(TASK INPUTS)

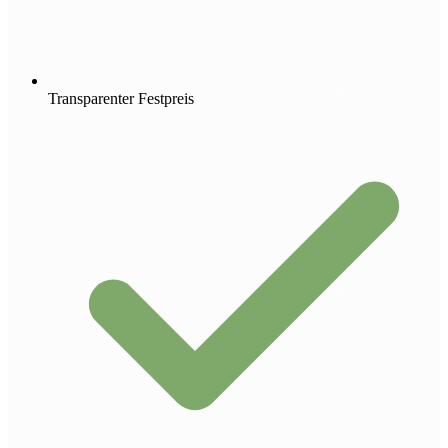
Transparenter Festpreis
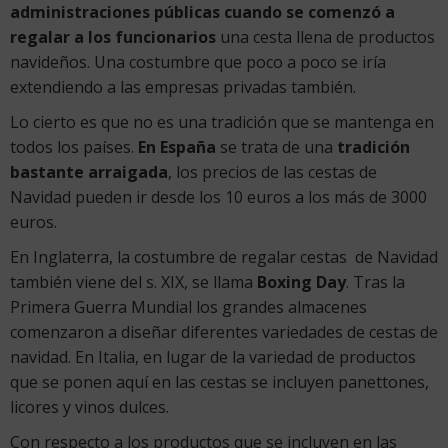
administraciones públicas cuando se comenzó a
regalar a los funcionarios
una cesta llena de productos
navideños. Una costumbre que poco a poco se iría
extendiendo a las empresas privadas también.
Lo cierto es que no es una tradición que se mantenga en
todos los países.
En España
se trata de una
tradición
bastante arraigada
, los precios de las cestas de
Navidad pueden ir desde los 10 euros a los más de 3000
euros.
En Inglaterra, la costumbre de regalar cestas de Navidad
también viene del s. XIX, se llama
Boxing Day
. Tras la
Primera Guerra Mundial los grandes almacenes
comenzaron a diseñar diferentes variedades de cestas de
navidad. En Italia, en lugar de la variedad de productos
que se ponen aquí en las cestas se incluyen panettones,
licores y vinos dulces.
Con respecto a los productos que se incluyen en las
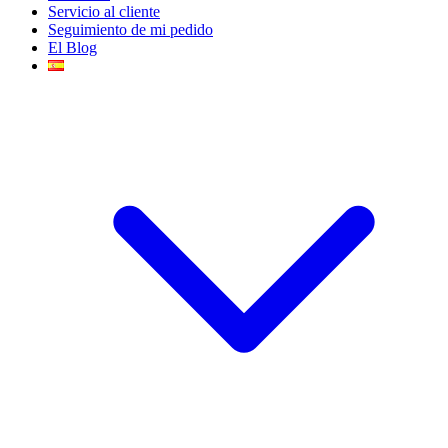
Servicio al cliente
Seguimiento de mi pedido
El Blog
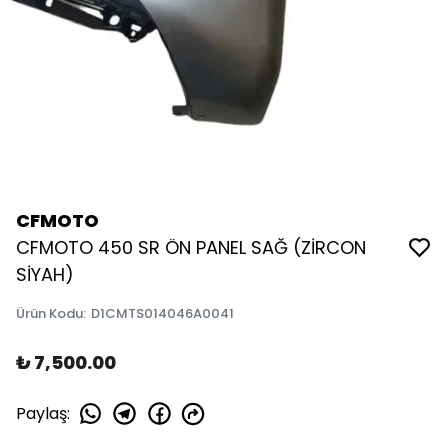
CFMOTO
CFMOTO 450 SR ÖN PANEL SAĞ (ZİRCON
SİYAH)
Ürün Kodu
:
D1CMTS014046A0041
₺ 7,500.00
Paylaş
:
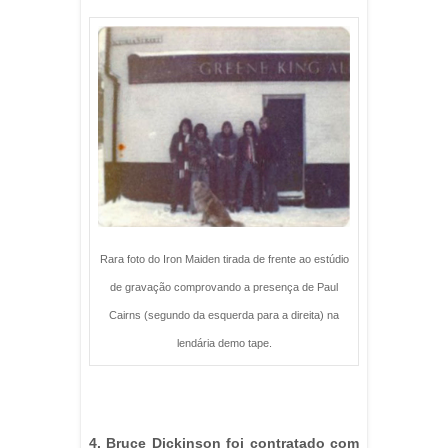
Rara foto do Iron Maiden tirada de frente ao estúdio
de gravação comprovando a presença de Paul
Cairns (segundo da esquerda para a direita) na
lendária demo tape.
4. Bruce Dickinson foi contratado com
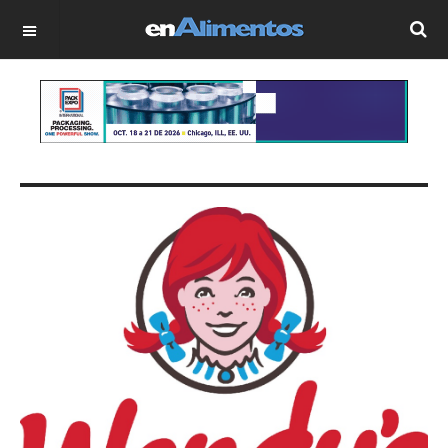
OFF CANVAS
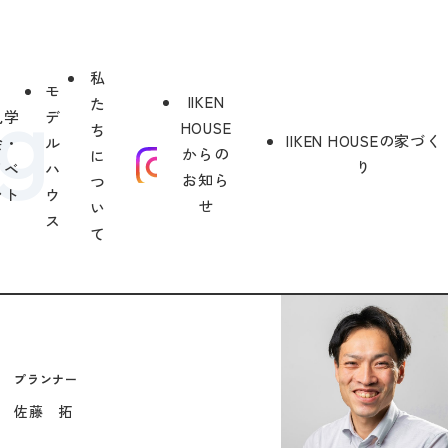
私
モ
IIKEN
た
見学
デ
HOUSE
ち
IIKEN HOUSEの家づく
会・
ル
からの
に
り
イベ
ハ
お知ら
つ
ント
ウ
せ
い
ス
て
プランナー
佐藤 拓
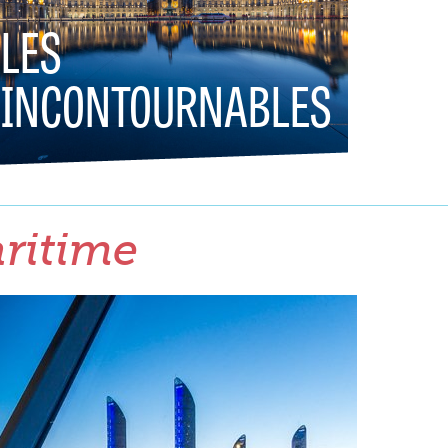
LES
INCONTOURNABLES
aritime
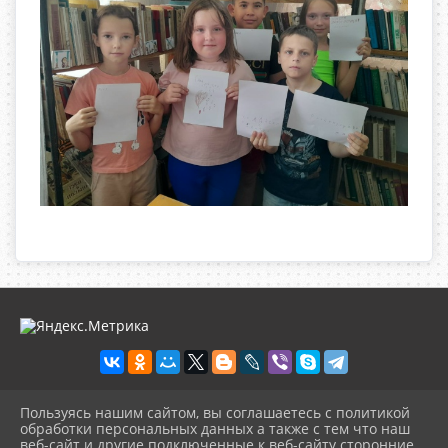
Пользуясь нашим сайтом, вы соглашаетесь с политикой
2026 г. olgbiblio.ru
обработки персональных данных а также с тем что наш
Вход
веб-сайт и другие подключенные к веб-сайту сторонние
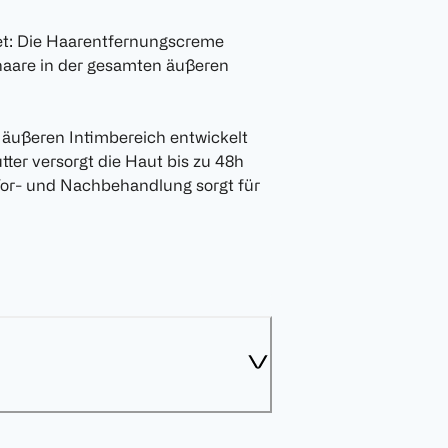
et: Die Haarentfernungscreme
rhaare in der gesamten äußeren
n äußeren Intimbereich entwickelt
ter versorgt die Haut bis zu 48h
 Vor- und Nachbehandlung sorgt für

(End TASK INPUTS)
(TASK INPUTS)

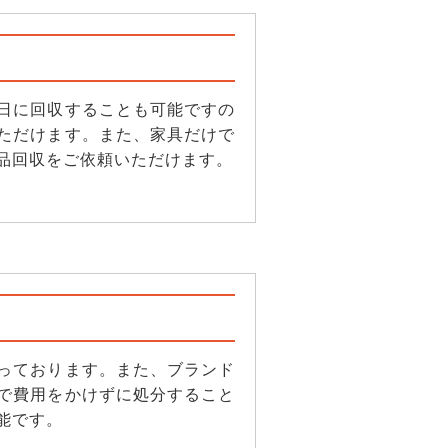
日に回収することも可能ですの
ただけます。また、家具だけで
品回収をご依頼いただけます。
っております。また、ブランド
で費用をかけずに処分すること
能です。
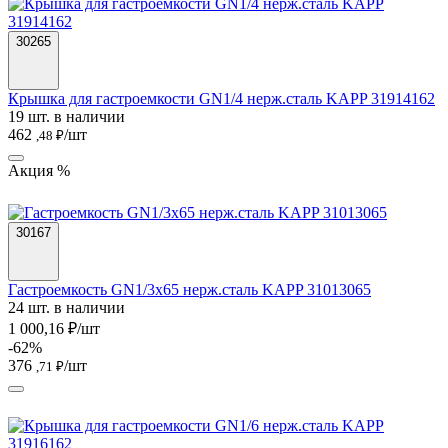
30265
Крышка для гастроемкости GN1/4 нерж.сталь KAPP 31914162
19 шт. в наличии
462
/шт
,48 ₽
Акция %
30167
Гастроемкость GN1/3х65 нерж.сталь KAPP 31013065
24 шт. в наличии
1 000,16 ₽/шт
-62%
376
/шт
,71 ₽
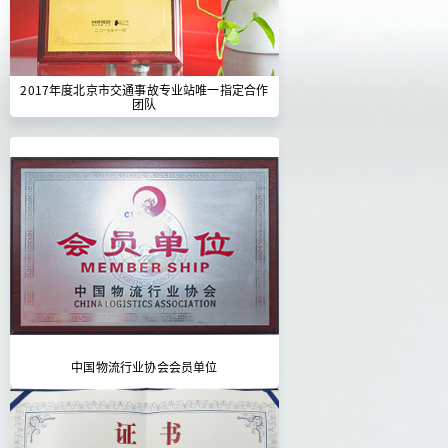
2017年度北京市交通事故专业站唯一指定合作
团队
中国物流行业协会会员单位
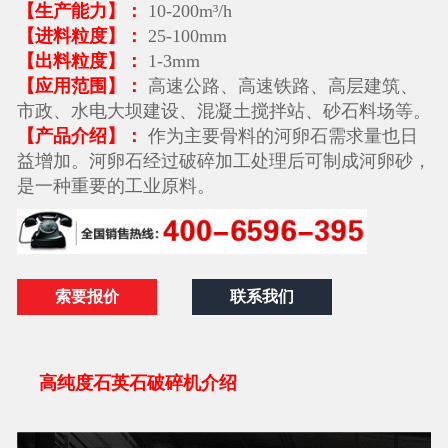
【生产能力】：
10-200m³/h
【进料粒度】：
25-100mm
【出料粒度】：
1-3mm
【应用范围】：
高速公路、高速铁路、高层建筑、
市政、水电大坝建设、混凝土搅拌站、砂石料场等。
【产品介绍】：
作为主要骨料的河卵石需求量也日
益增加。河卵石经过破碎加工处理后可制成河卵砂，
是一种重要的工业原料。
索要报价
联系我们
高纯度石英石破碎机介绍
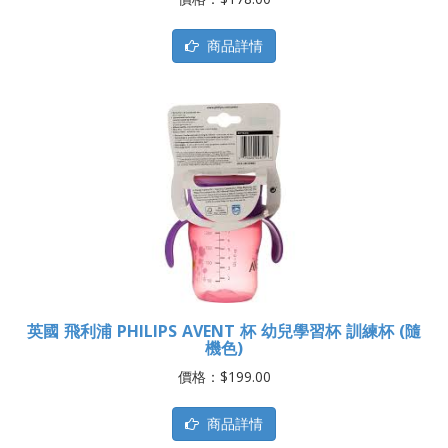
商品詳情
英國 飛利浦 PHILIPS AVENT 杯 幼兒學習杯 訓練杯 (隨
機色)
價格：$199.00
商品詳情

(End TASK INPUTS)
(TASK INPUTS)

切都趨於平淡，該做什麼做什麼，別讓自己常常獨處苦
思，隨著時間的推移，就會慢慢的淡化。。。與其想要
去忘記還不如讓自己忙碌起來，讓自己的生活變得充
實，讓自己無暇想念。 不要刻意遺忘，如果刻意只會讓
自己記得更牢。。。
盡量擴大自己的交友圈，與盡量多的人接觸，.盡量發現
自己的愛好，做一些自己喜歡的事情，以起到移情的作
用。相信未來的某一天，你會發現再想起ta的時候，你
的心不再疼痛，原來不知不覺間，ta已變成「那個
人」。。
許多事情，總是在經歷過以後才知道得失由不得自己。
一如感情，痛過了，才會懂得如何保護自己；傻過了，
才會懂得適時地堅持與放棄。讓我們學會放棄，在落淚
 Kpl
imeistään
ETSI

(End TASK INPUTS)

= TASK STATEMENT =
Search the data for "productos". Copy every matching line.

= EXERCISE ANSWER =
una cesta llena de productos
navidad. En Italia, en lugar de la variedad de productos
Con respecto a los productos que se incluyen en las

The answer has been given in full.